Customer service costs: According to the annual report 2003, Ryanair declared itself number one for customer service, in terms of punctuality, fewest cancellations, and fewest lost bags and less complaints per 1,000 passengers flown. Johnson, Scholes and Whittington (2005, p. 839) argued that to ensure quality service, it offers low fare than competitors, allows flight changes with low fee, provide information to passenger, provide prompt refunds, and so on.

Passenger growth
Figure: Passenger growth

Airport access fees and route policy: Ryanair decreases Airport charges such as landing fees, passenger fees, and aircraft fees by avoiding congested main airports, choosing secondary and regional airport destination; for instance, Ryanair uses Frankfurt Hahn 123 kilometers from Frankfurt, Torp 100km from Oslo etc.

Taking Advantage of the Internet

Commitment to Safety and Quality Maintenance: Johnson, Scholes and Whittington (2008, p. 703) argued that safety is taken very seriously by the company, with extensive safety training and protocols because a serious accident is threat for budget airliner as experts questioned on human safety issues. However, Johnson, Scholes & Whittington (2005, p. 840) argued that in 2006, UK television Channel 4 broadcast a documentary ‘Ryanair caught napping’ and criticised Ryanair’s training policies, aircraft hygiene and highlighted poor staff morale but the management committee of the company denied all allegations against them and published its correspondence with Channel 4 on its website.

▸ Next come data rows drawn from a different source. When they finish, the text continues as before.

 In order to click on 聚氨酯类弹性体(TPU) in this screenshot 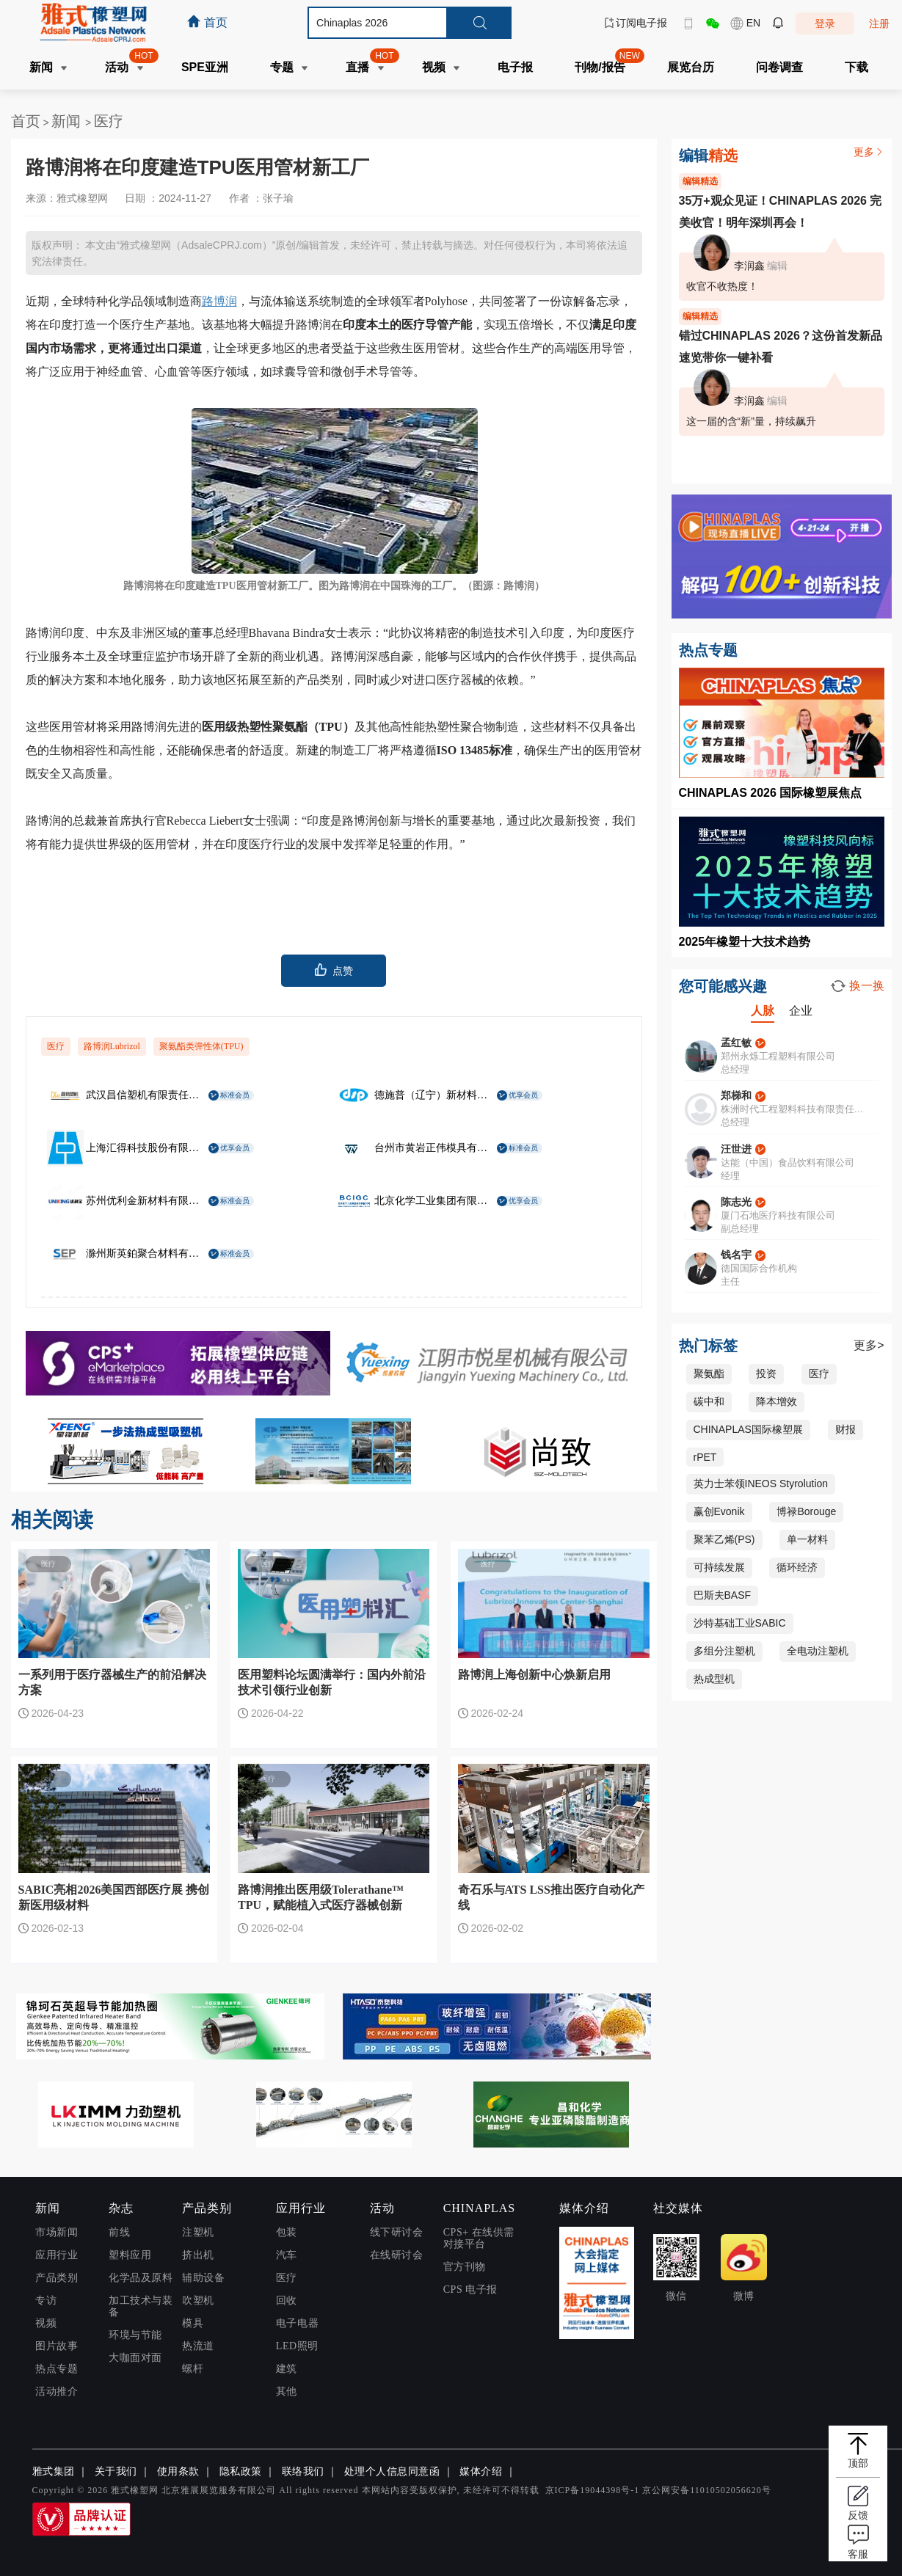, I will do `click(201, 1046)`.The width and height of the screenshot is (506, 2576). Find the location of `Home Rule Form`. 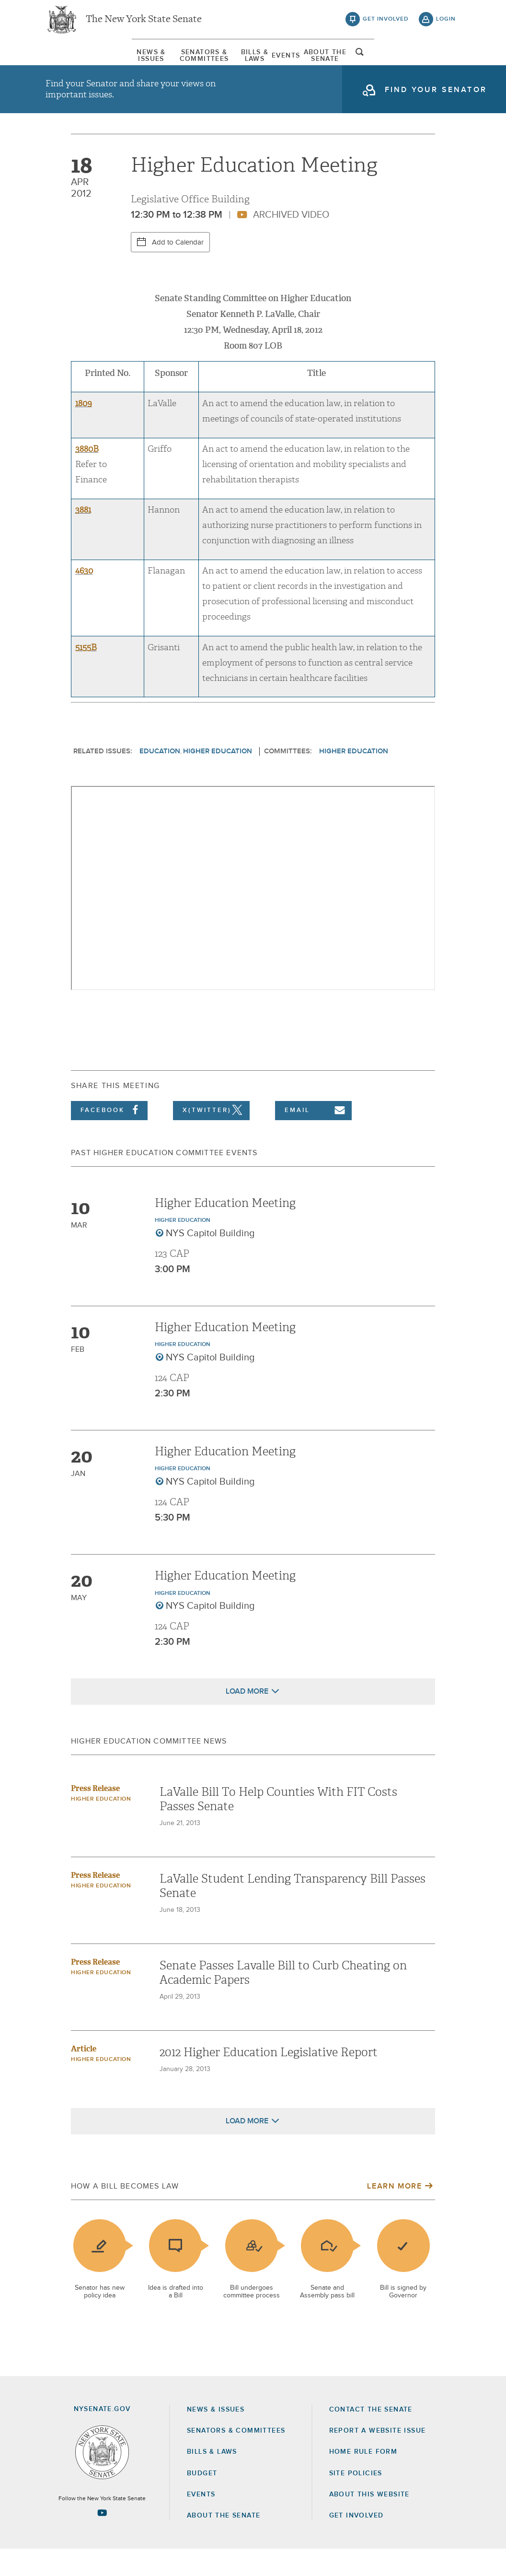

Home Rule Form is located at coordinates (363, 2478).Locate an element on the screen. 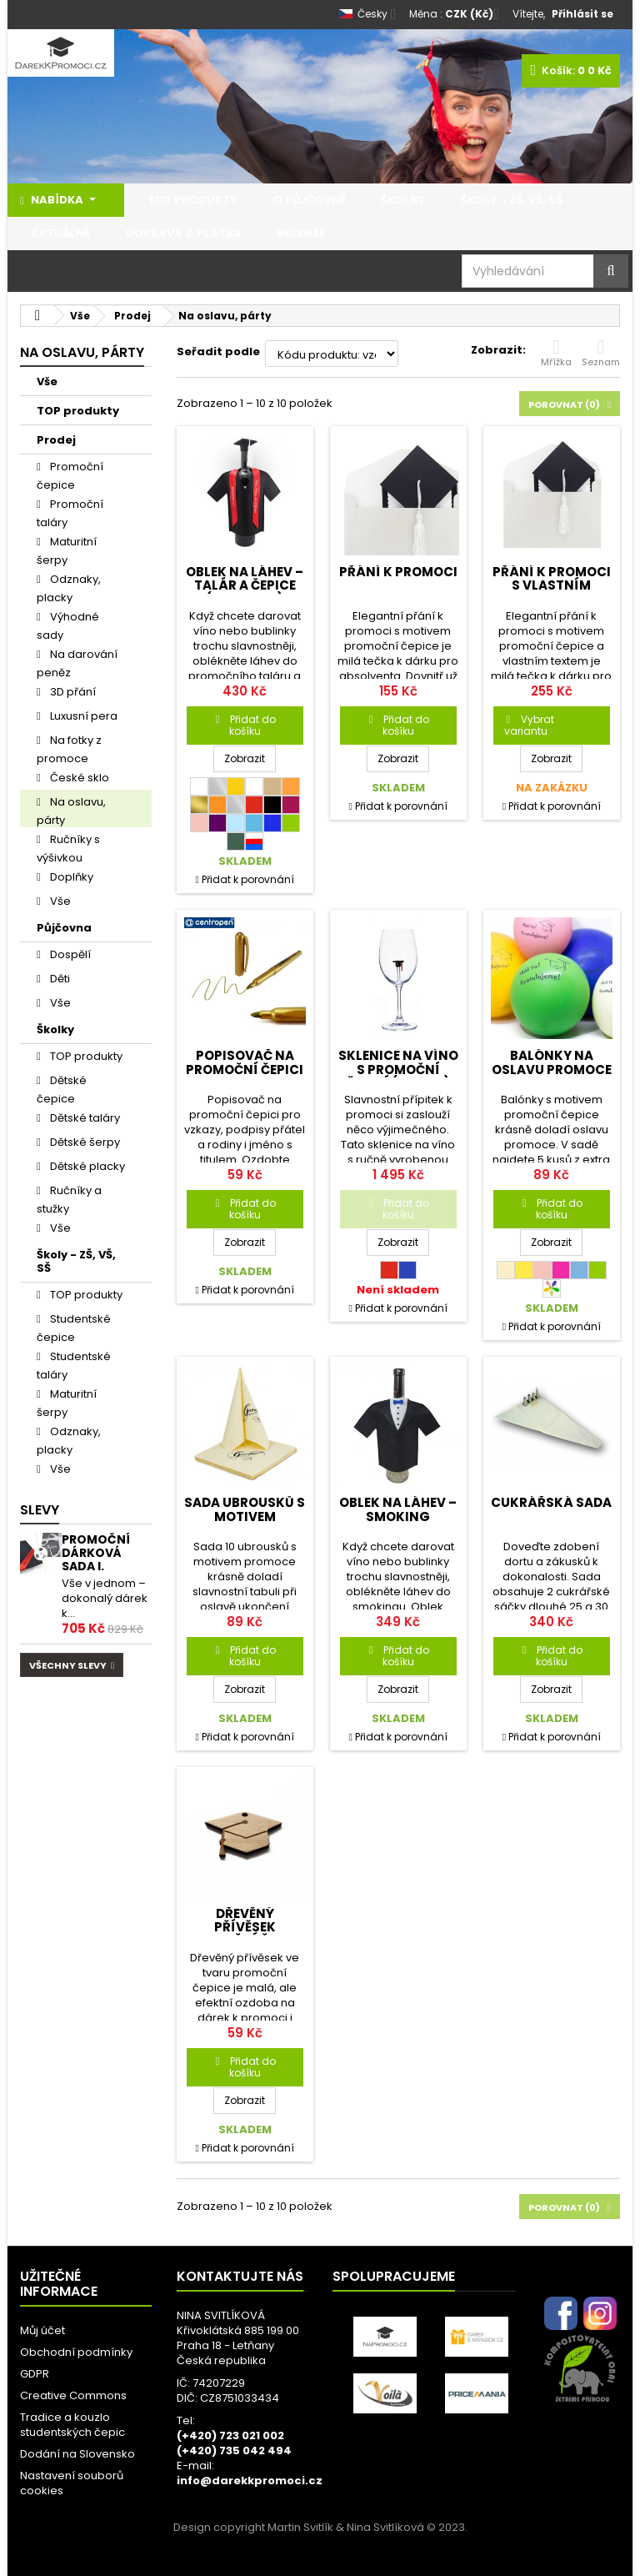 This screenshot has height=2576, width=640. Ručníky s výšivkou is located at coordinates (68, 848). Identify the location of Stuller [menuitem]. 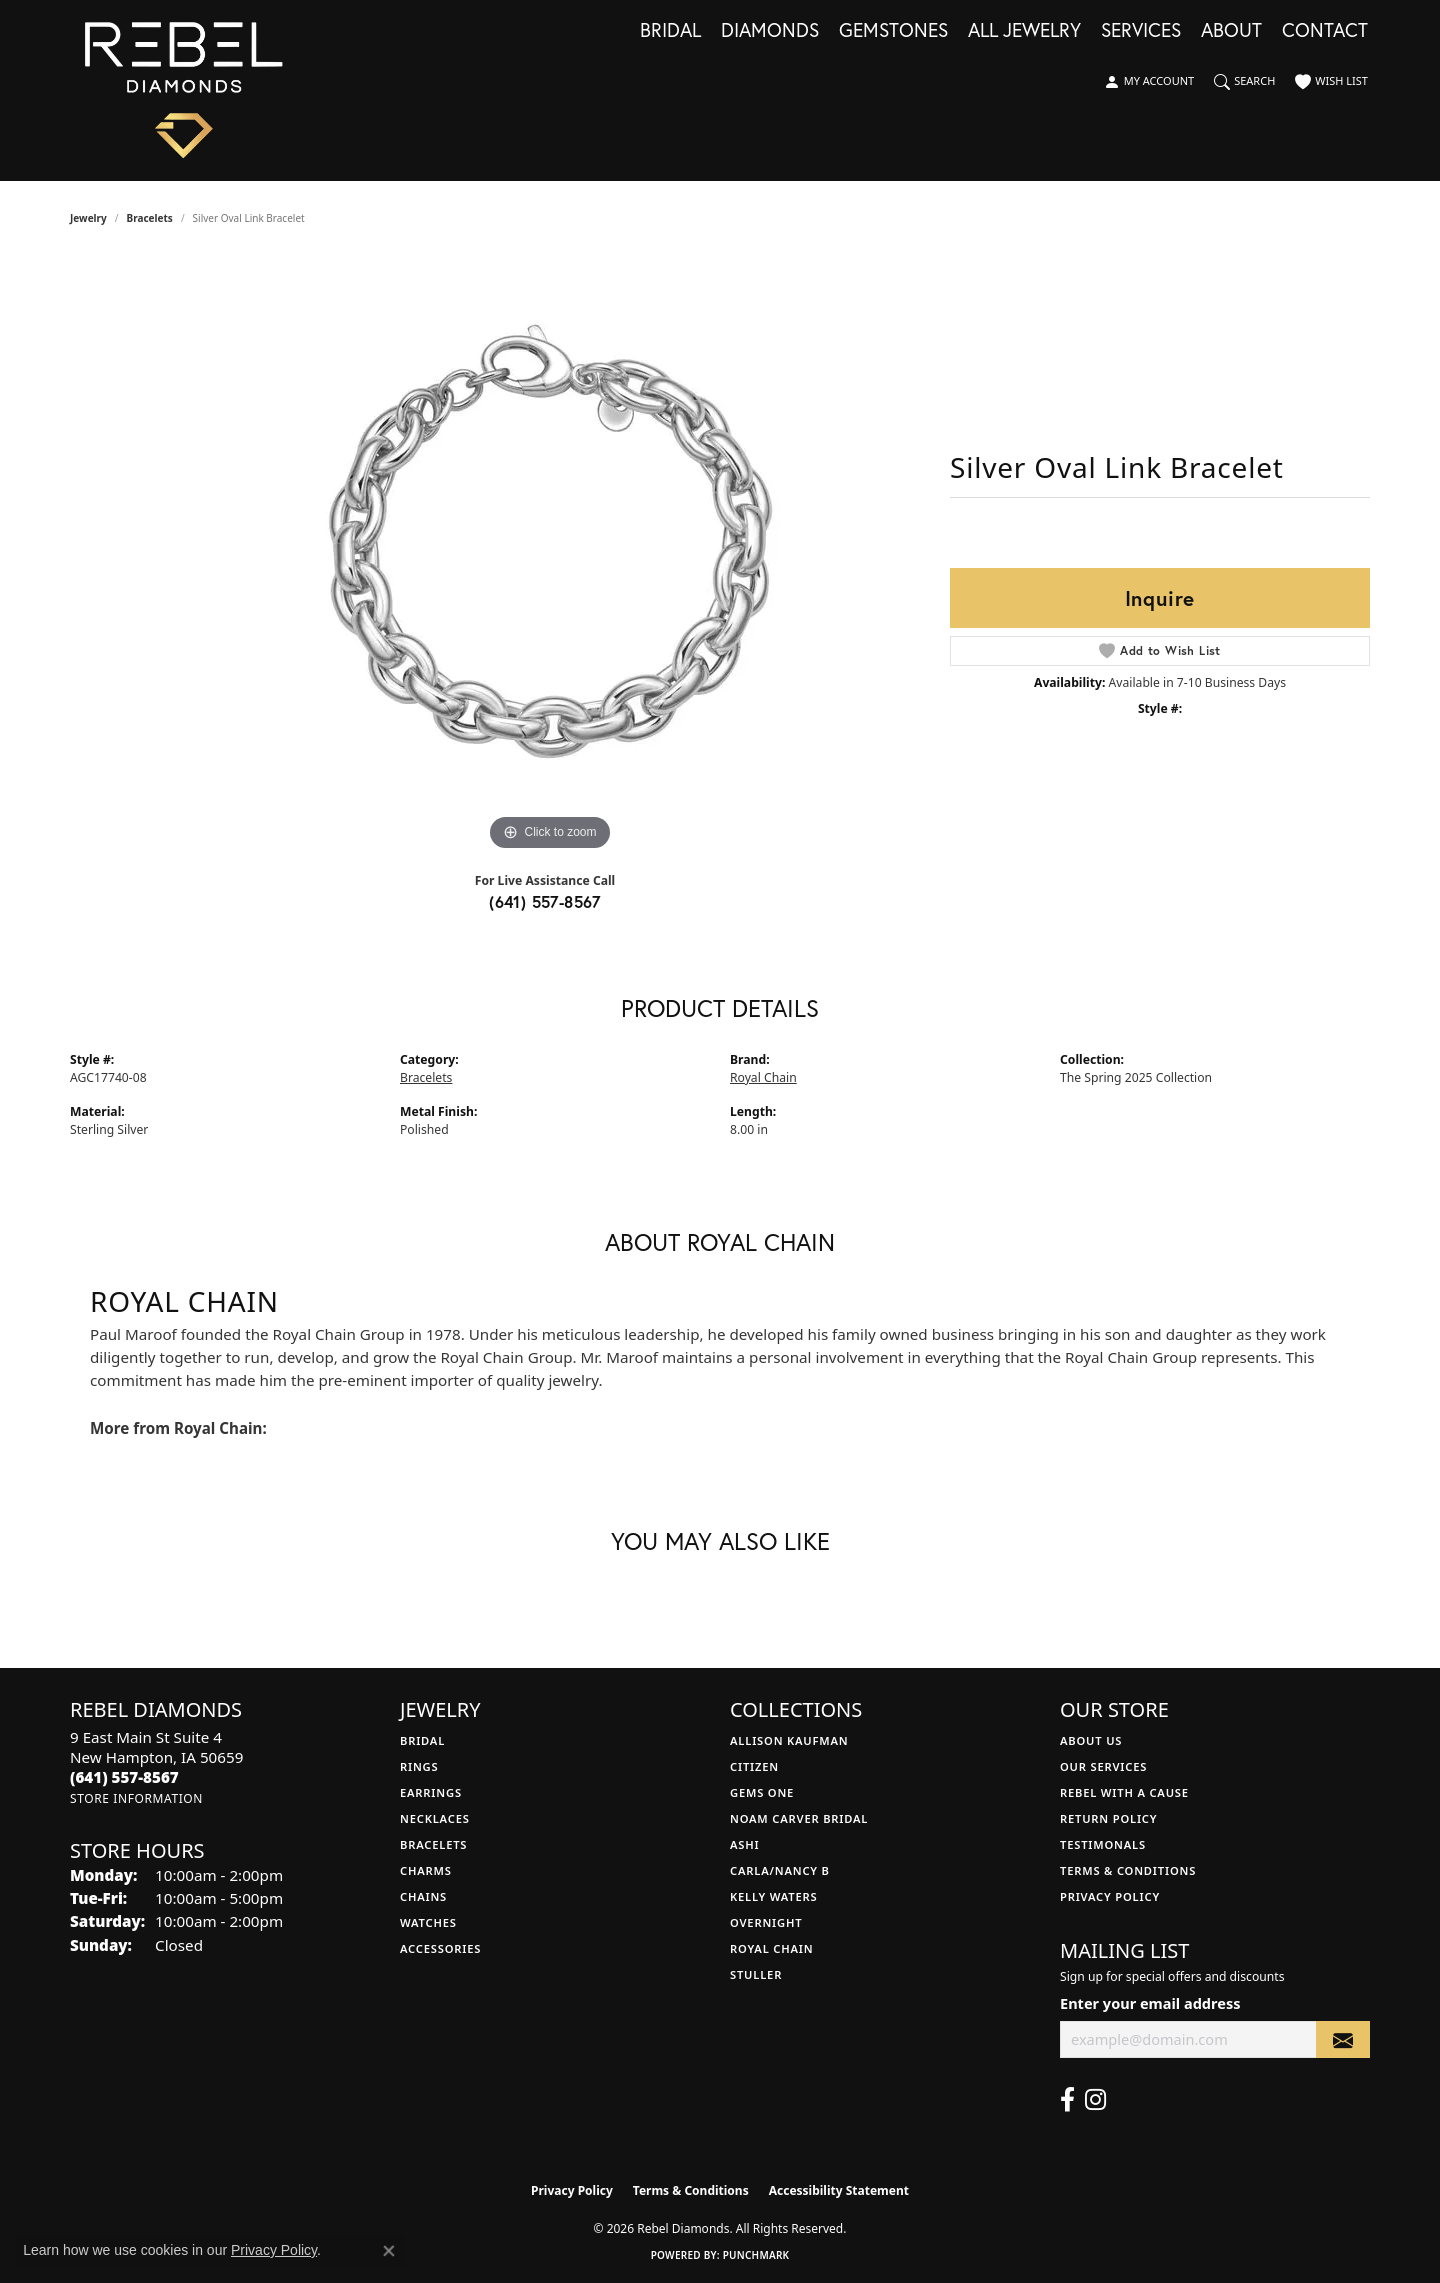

Marketing costs and focused criteria for growth

Choice of routes: The major routs include, Dublin Airport, London Stansted Airport, Orio al serio Airport, Rome Ciampino Airport, Shannon Airport, Pisa Galilieo Galilei Airport, Brussels South Charleroi, Frankfurt-Hahn Airport, Cork, and Liverpool John Lennon;

Ancillary Services: the company will not provide refreshment or meals or accommodation to passengers facing delay (if customer asked these services they had to pay) and Ryanair will not supply free wheelchair for disable passengers, but it provides non-flight scheduled services, the in-flight sale of beverages, food and merchandise and internet-related services.